-------- Input for this task --------
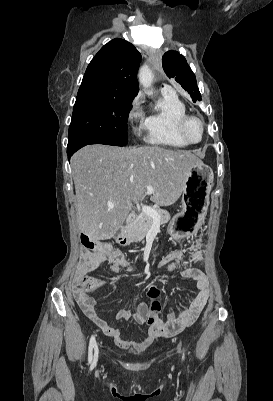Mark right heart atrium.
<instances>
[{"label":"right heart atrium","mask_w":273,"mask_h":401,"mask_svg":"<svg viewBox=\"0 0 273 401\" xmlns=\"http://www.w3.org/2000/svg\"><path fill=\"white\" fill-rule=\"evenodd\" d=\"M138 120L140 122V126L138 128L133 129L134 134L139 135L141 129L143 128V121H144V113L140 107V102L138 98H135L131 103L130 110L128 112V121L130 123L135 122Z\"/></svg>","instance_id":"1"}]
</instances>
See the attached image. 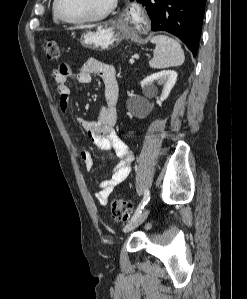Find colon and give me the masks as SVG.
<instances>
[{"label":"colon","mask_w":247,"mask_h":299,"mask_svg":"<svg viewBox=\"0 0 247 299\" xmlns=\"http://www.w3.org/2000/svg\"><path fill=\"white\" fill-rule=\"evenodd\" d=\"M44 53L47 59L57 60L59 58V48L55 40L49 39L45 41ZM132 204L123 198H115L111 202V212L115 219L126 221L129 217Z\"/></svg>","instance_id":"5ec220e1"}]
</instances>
--------
--- Task ---
Within the material above, find the lines that contain the word "label"; copy them.

--- Expected answer ---
[{"label":"right heart atrium","mask_w":273,"mask_h":401,"mask_svg":"<svg viewBox=\"0 0 273 401\" xmlns=\"http://www.w3.org/2000/svg\"><path fill=\"white\" fill-rule=\"evenodd\" d=\"M138 120L140 122V126L138 128L133 129L134 134L139 135L141 129L143 128V121H144V113L140 107V102L138 98H135L131 103L130 110L128 112V121L130 123L135 122Z\"/></svg>","instance_id":"1"}]
[{"label":"colon","mask_w":247,"mask_h":299,"mask_svg":"<svg viewBox=\"0 0 247 299\" xmlns=\"http://www.w3.org/2000/svg\"><path fill=\"white\" fill-rule=\"evenodd\" d=\"M44 53L47 59L57 60L59 58V48L55 40L49 39L45 41ZM132 204L123 198H115L111 202V212L115 219L126 221L129 217Z\"/></svg>","instance_id":"5ec220e1"}]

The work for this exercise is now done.